The state of emergency imposed in Tunisia on July 4 and extended for two additional months on July 31, part of the fight against terrorism and insecurity, has “reached its objectives,” said Prime Minister Habib Essid, and will be lifted.
The state of emergency gave security forces more powers in the fight against terrorism and strictly limited public rallies to prevent mass demonstrations and terrorist attacks.
Under the state of emergency, the army was deployed to guard sensitive sites and was authorized to shoot to kill if under threat.
Essid said the decision to lift the state of emergency was based on “a security report” stating that the “security situation in the country has improved significantly.”
Some analysts believe that the lifting of the state of emergency is also part of the government’s efforts to assure tourists that the country is still safe to visit after the Sousse attack claimed by the Islamic State group left 38 tourists, mainly British, dead.
Tunisia claims that the war in Libya has made its neighbor a fertile ground for extremist groups and that Tunisia is being targeted because it has a functioning secular democracy.

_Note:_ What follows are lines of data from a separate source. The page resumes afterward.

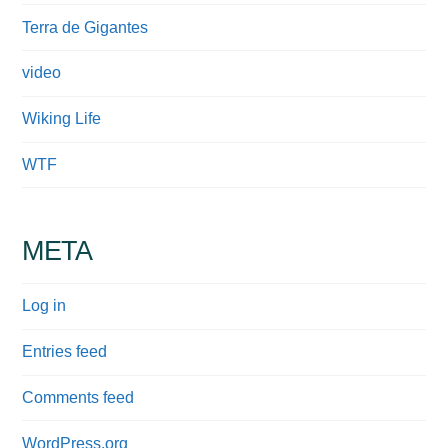
Terra de Gigantes
video
Wiking Life
WTF
META
Log in
Entries feed
Comments feed
WordPress.org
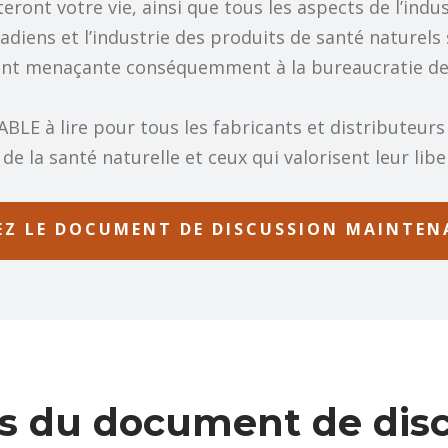
nt votre vie, ainsi que tous les aspects de l’indus
nadiens et l’industrie des produits de santé naturel
t menaçante conséquemment à la bureaucratie de
BLE à lire pour tous les fabricants et distributeurs
de la santé naturelle et ceux qui valorisent leur lib
EZ LE DOCUMENT DE DISCUSSION MAINTE
ts du document de dis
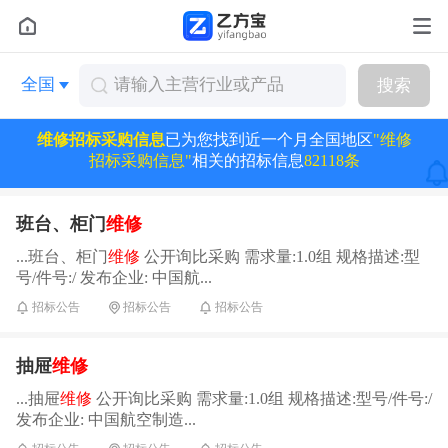
全国
搜索
维修招标采购信息
已为您找到近一个月全国地区
"维修
招标采购信息"
相关的招标信息
82118条
班台、柜门
维修
...班台、柜门
维修
公开询比采购 需求量:1.0组 规格描述:型
号/件号:/ 发布企业: 中国航...
招标公告
招标公告
招标公告
抽屉
维修
...抽屉
维修
公开询比采购 需求量:1.0组 规格描述:型号/件号:/
发布企业: 中国航空制造...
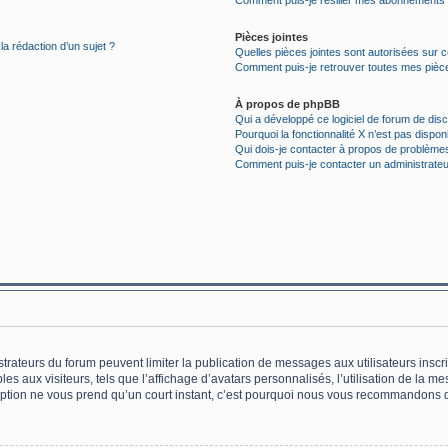
Comment puis-je résilier mes abonnements
Pièces jointes
la rédaction d’un sujet ?
Quelles pièces jointes sont autorisées sur 
Comment puis-je retrouver toutes mes pièce
À propos de phpBB
Qui a développé ce logiciel de forum de dis
Pourquoi la fonctionnalité X n’est pas dispon
Qui dois-je contacter à propos de problèmes
Comment puis-je contacter un administrateu
istrateurs du forum peuvent limiter la publication de messages aux utilisateurs insc
s aux visiteurs, tels que l’affichage d’avatars personnalisés, l’utilisation de la m
scription ne vous prend qu’un court instant, c’est pourquoi nous vous recommandons d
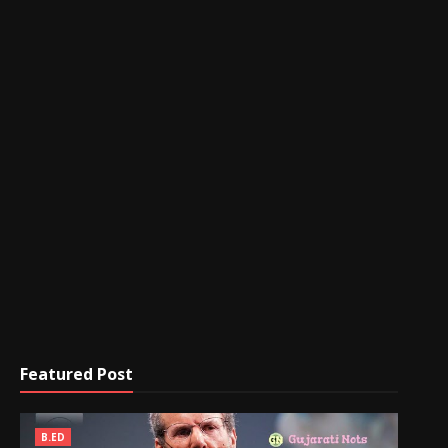
Featured Post
B.ED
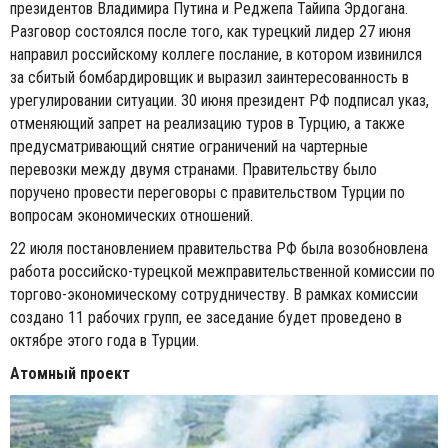
президентов Владимира Путина и Реджепа Тайипа Эрдогана.
Разговор состоялся после того, как турецкий лидер 27 июня
направил российскому коллеге послание, в котором извинился
за сбитый бомбардировщик и выразил заинтересованность в
урегулировании ситуации. 30 июня президент РФ подписал указ,
отменяющий запрет на реализацию туров в Турцию, а также
предусматривающий снятие ограничений на чартерные
перевозки между двумя странами. Правительству было
поручено провести переговоры с правительством Турции по
вопросам экономических отношений.
22 июля постановлением правительства РФ была возобновлена
работа российско-турецкой межправительственной комиссии по
торгово-экономическому сотрудничеству. В рамках комиссии
создано 11 рабочих групп, ее заседание будет проведено в
октябре этого года в Турции.
Атомный проект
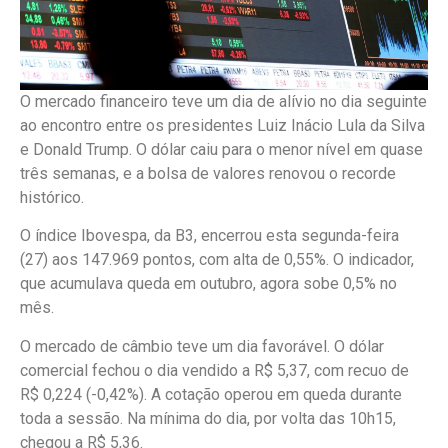
O mercado financeiro teve um dia de alívio no dia seguinte
ao encontro entre os presidentes Luiz Inácio Lula da Silva
e Donald Trump. O dólar caiu para o menor nível em quase
três semanas, e a bolsa de valores renovou o recorde
histórico.
O índice Ibovespa, da B3, encerrou esta segunda-feira
(27) aos 147.969 pontos, com alta de 0,55%. O indicador,
que acumulava queda em outubro, agora sobe 0,5% no
mês.
O mercado de câmbio teve um dia favorável. O dólar
comercial fechou o dia vendido a R$ 5,37, com recuo de
R$ 0,224 (-0,42%). A cotação operou em queda durante
toda a sessão. Na mínima do dia, por volta das 10h15,
chegou a R$ 5,36.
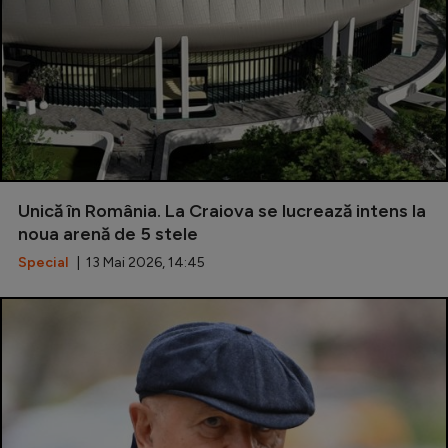
Unică în România. La Craiova se lucrează intens la
noua arenă de 5 stele
Special
| 13 Mai 2026, 14:45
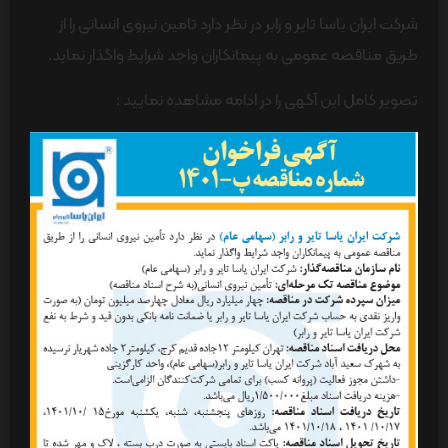
شرکت ایران یاسا تایر و رابر در نظر دارد تامین نیروی انسانی را از
طریق مناقصه عمومی به پیمانکاران واجد شرایط واگذار نماید.
تصویر کامل این آگهی را در ادامه مشاهده نمایید :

Authorities had said that lone gunman at the Sousse beach attack was trained in Libya.
Tunisia was heavily criticized for its slow response after the attack but President Beji Caid Essebsi admittedly stated it was “because we did not have the culture of terrorism in Tunisia.”
An anti-terror law voted in July is expected to curb terrorism in the country as it imposes tough measures against suspected terrorist activities but the law has also raised concerns it may restrict the population’s freedom and rights.